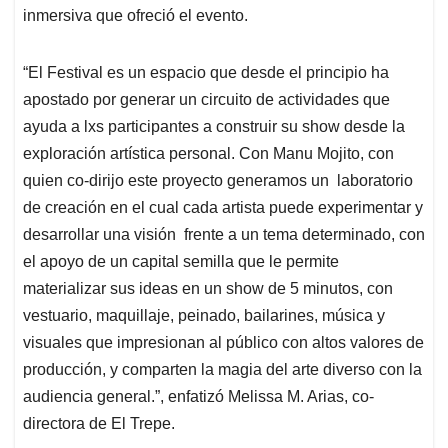
inmersiva que ofreció el evento.
“El Festival es un espacio que desde el principio ha
apostado por generar un circuito de actividades que
ayuda a lxs participantes a construir su show desde la
exploración artística personal. Con Manu Mojito, con
quien co-dirijo este proyecto generamos un laboratorio
de creación en el cual cada artista puede experimentar y
desarrollar una visión frente a un tema determinado, con
el apoyo de un capital semilla que le permite
materializar sus ideas en un show de 5 minutos, con
vestuario, maquillaje, peinado, bailarines, música y
visuales que impresionan al público con altos valores de
producción, y comparten la magia del arte diverso con la
audiencia general.”, enfatizó Melissa M. Arias, co-
directora de El Trepe.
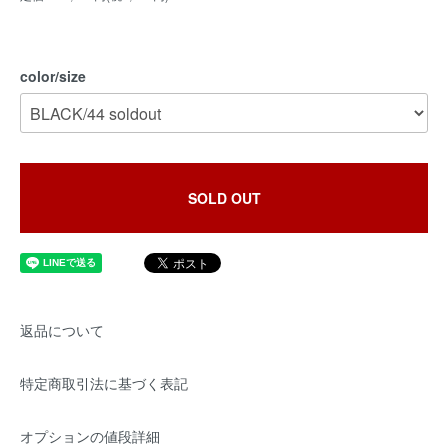
color/size
SOLD OUT
返品について
特定商取引法に基づく表記
オプションの値段詳細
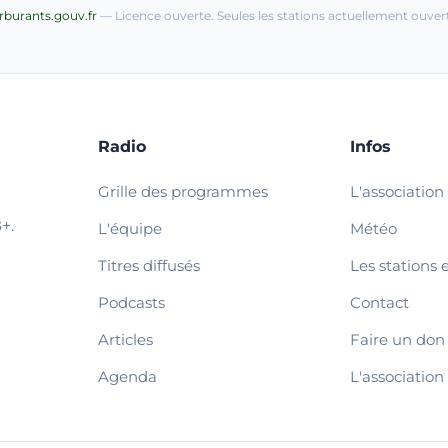
arburants.gouv.fr
— Licence ouverte. Seules les stations actuellement ouvert
Radio
Infos
Grille des programmes
L'association
+.
L'équipe
Météo
Titres diffusés
Les stations 
Podcasts
Contact
Articles
Faire un don
Agenda
L'association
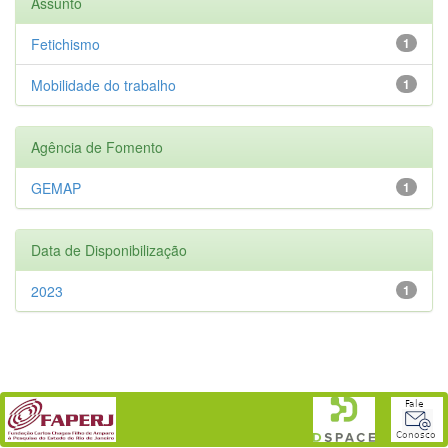
Assunto
Fetichismo
1
Mobilidade do trabalho
1
Agência de Fomento
GEMAP
1
Data de Disponibilização
2023
1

» About this exercise: From the entries, report each line that includes the word "show".

» Problem solution:
ayuda a lxs participantes a construir su show desde la
materializar sus ideas en un show de 5 minutos, con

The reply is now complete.